Re: [PATCH] mm: Fix XFS oops due to dirty pages without buffers on s390

linux-mm.kvack.org archive mirror
 help / color / mirror / Atom feed

From: Hugh Dickins <hughd@google.com>
To: Mel Gorman <mgorman@suse.de>
Cc: Jan Kara <jack@suse.cz>,
	linux-mm@kvack.org, LKML <linux-kernel@vger.kernel.org>,
	xfs@oss.sgi.com, Martin Schwidefsky <schwidefsky@de.ibm.com>,
	linux-s390@vger.kernel.org
Subject: Re: [PATCH] mm: Fix XFS oops due to dirty pages without buffers on s390
Date: Tue, 9 Oct 2012 16:00:30 -0700 (PDT)	[thread overview]
Message-ID: <alpine.LSU.2.00.1210091530020.30446@eggly.anvils> (raw)
In-Reply-To: <20121009093250.GP29125@suse.de>

On Tue, 9 Oct 2012, Mel Gorman wrote:
> On Mon, Oct 08, 2012 at 09:24:40PM -0700, Hugh Dickins wrote:
> > 
> > So, if I'm understanding right, with this change s390 would be in danger
> > of discarding shm, and mmap'ed tmpfs and ramfs pages - whereas pages
> > written with the write system call would already be PageDirty and secure.
> > 
> 
> In the case of ramfs, what marks the page clean so it could be discarded? It
> does not participate in dirty accounting so it's not going to clear the
> dirty flag in clear_page_dirty_for_io(). It doesn't have a writepage
> handler that would use an end_io handler to clear the page after "IO"
> completes. I am not seeing how a ramfs page can get discarded at the moment.

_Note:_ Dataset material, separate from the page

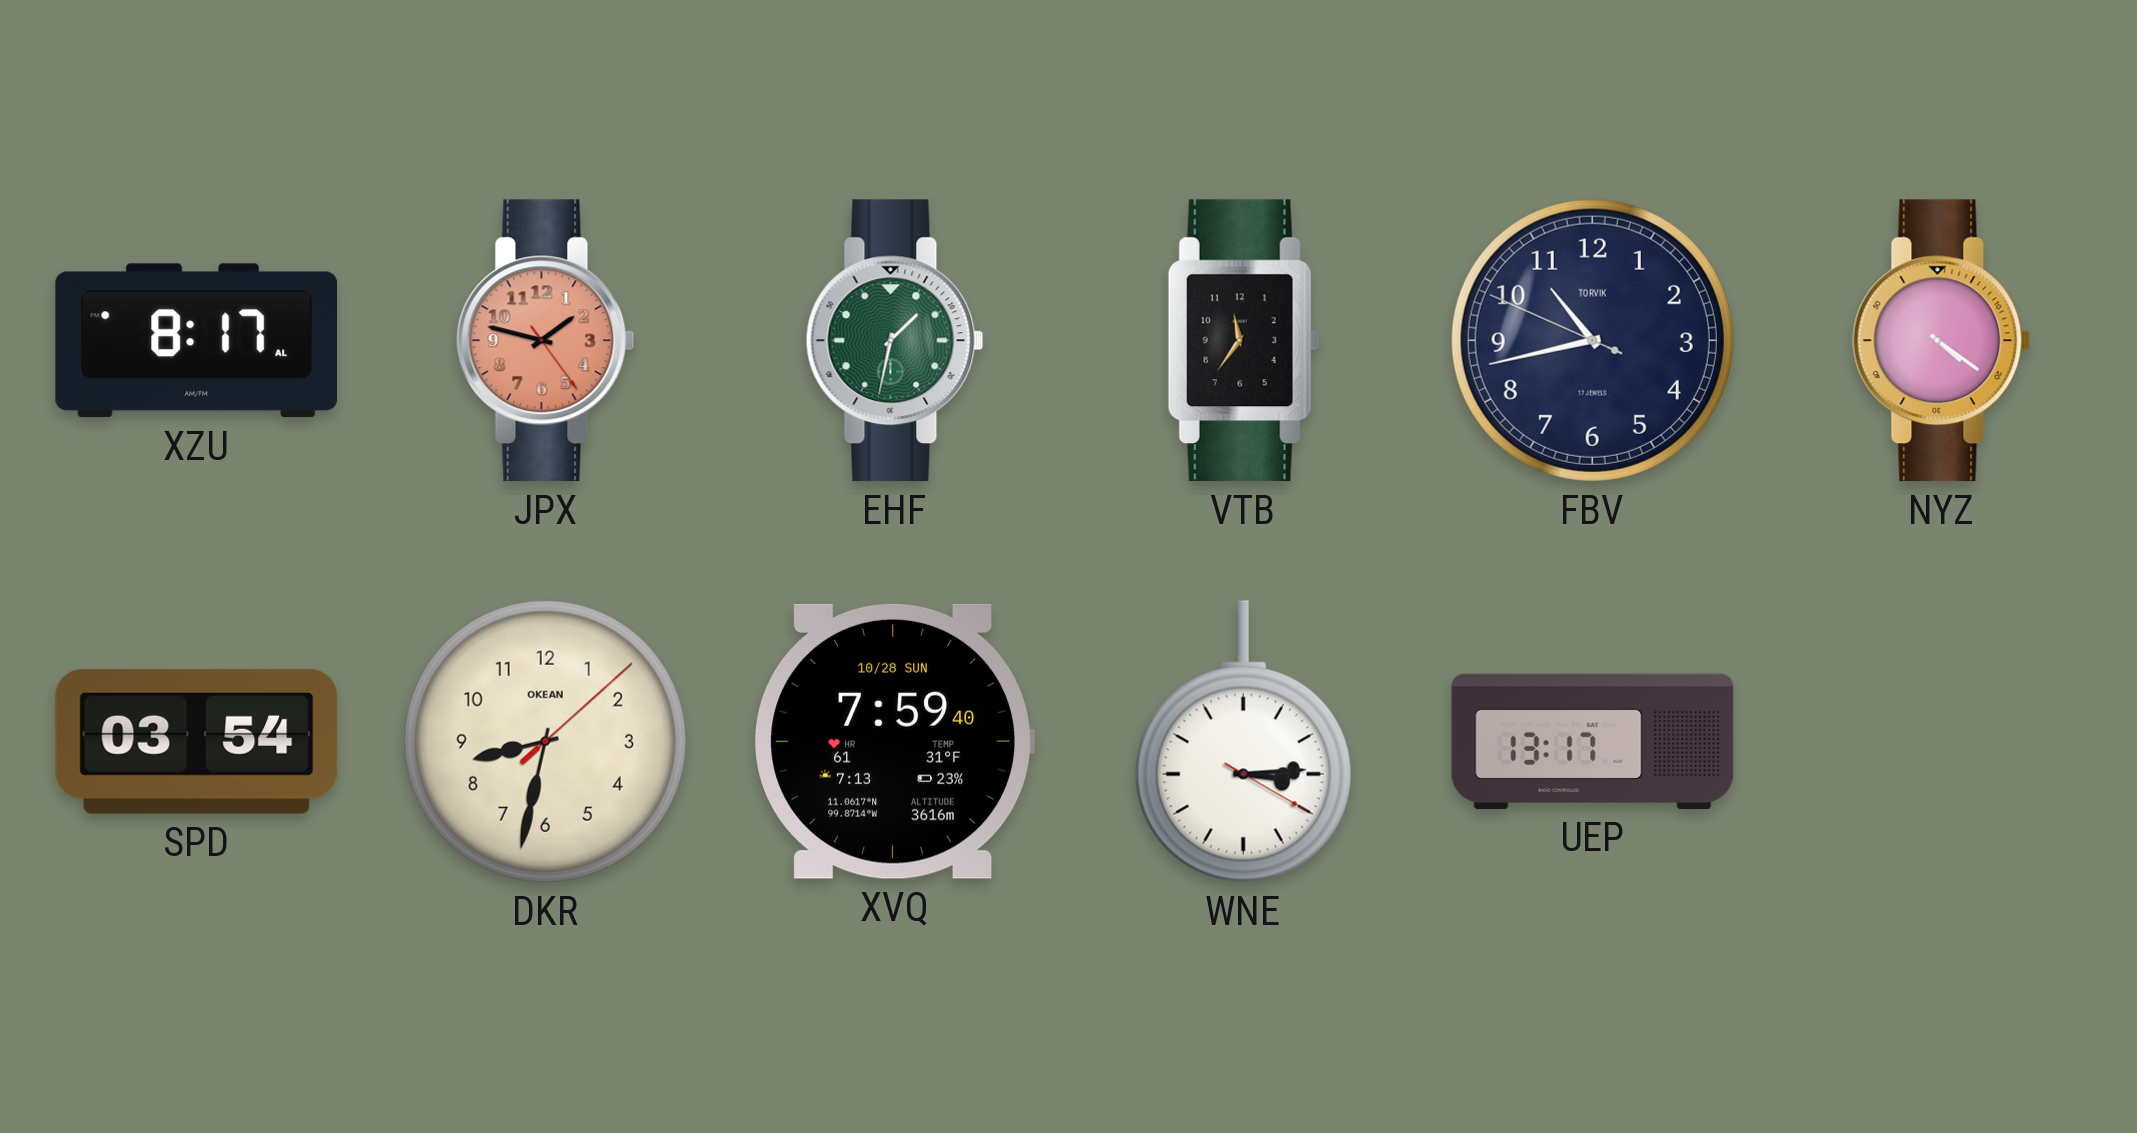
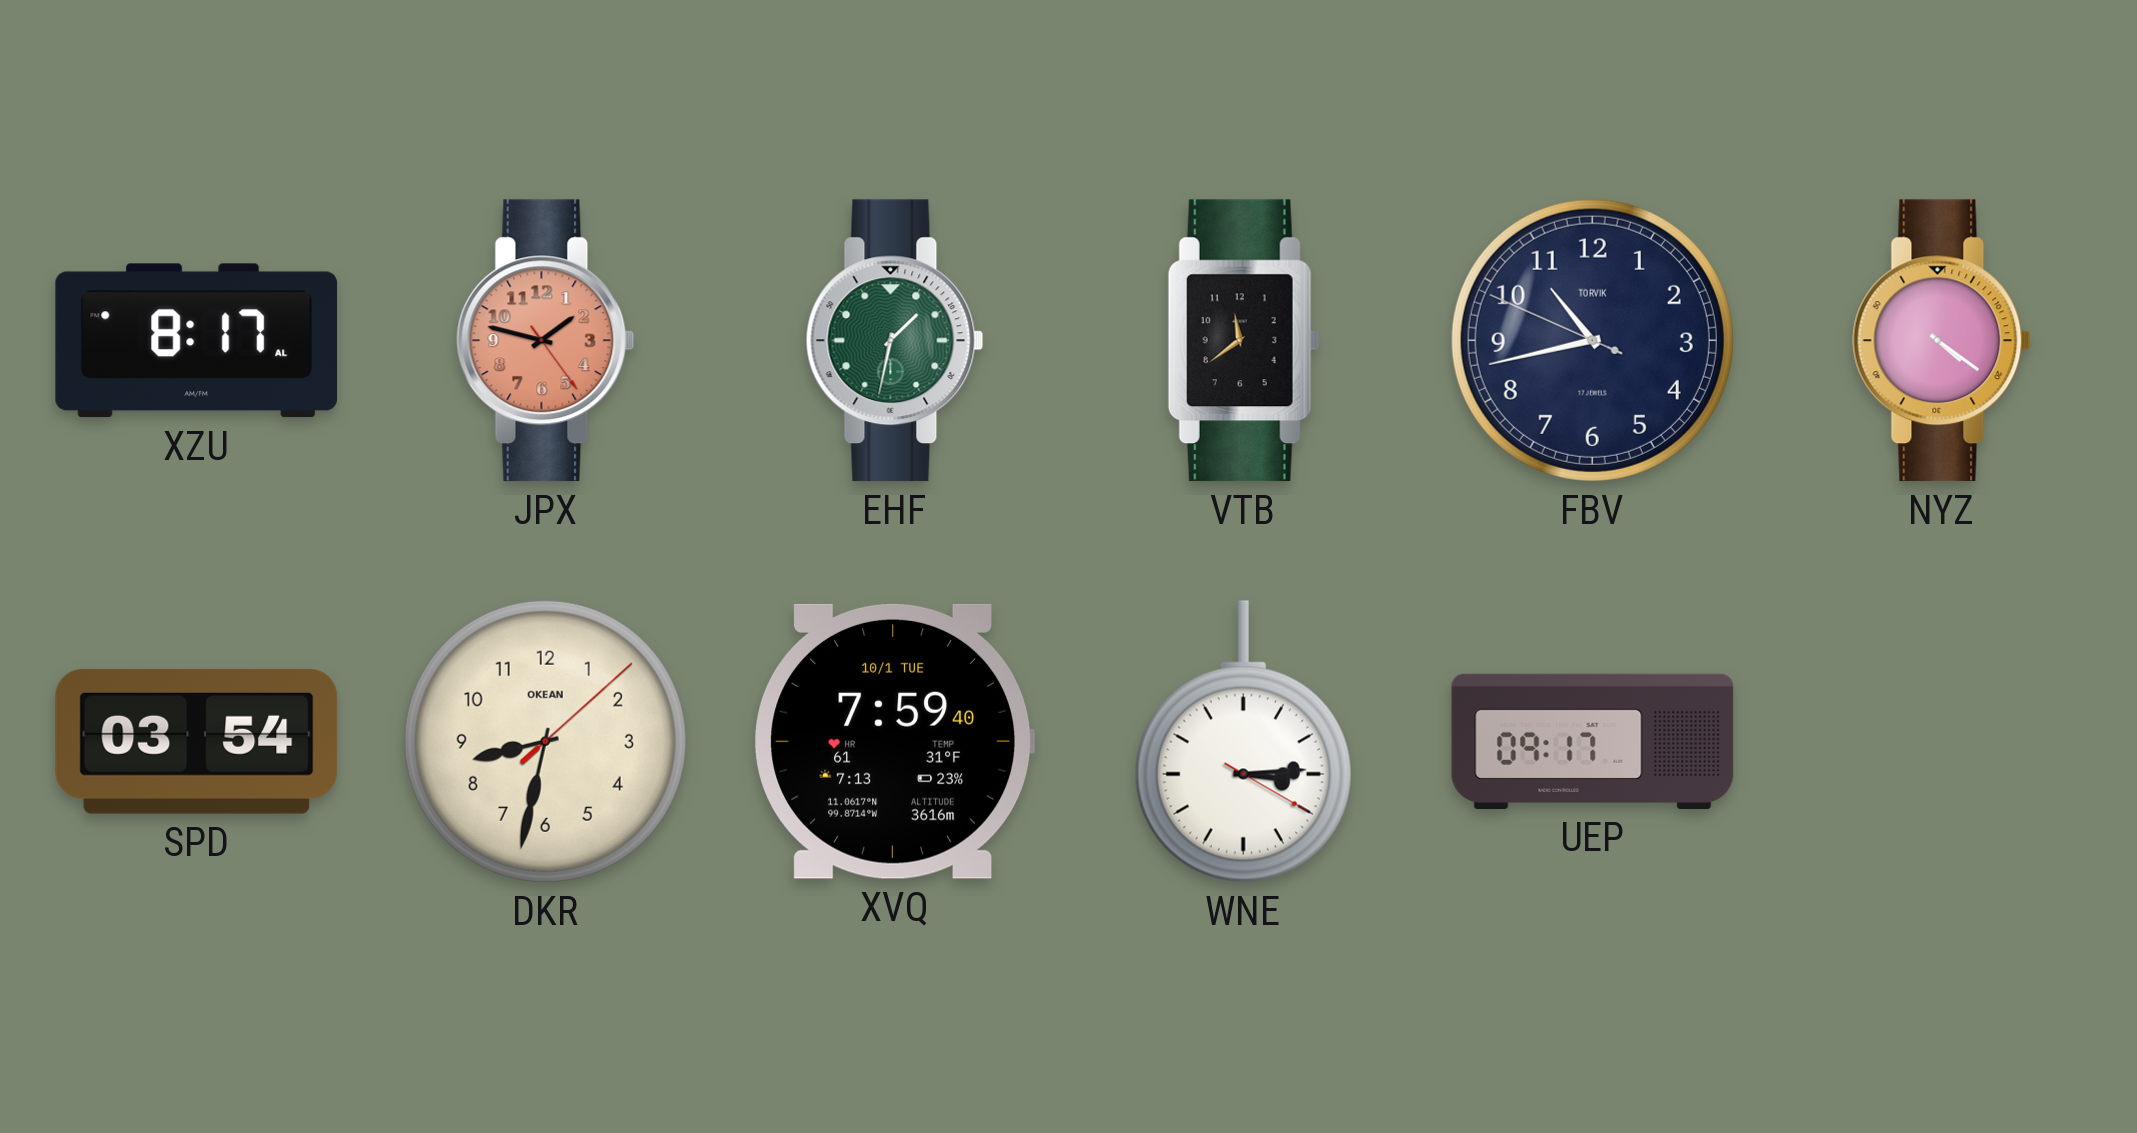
VTB: 11:36 -> 11:39
XVQ date: 10/28 SUN -> 10/1 TUE
UEP: 13:17 -> 09:17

But we don't have a page clean bit: we have a page dirty bit, and where
is that set in the ramfs read-fault case?  I've not experimented to check,
maybe you're right and ramfs is exempt from the issue.  I thought it was
__do_fault() which does the set_page_dirty, but only if FAULT_FLAG_WRITE.
Ah, you quote almost the very place further down.

> 
> shm and tmpfs are indeed different and I did not take them into account
> (ba dum tisch) when reviewing. For those pages would it be sufficient to
> check the following?
> 
> PageSwapCache(page) || (page->mapping && !bdi_cap_account_dirty(page->mapping)

Something like that, yes: I've a possible patch I'll put in reply to Jan.

> 
> The problem the patch dealt with involved buffers associated with the page
> and that shouldn't be a problem for tmpfs, right?

Right, though I'm now beginning to wonder what the underlying bug is.
It seems to me that we have a bug and an optimization on our hands,
and have rushed into the optimization which would avoid the bug,
without considering what the actual bug is.  More in reply to Jan.

> I recognise that this
> might work just because of co-incidence and set off your "Yuck" detector
> and you'll prefer the proposed solution below.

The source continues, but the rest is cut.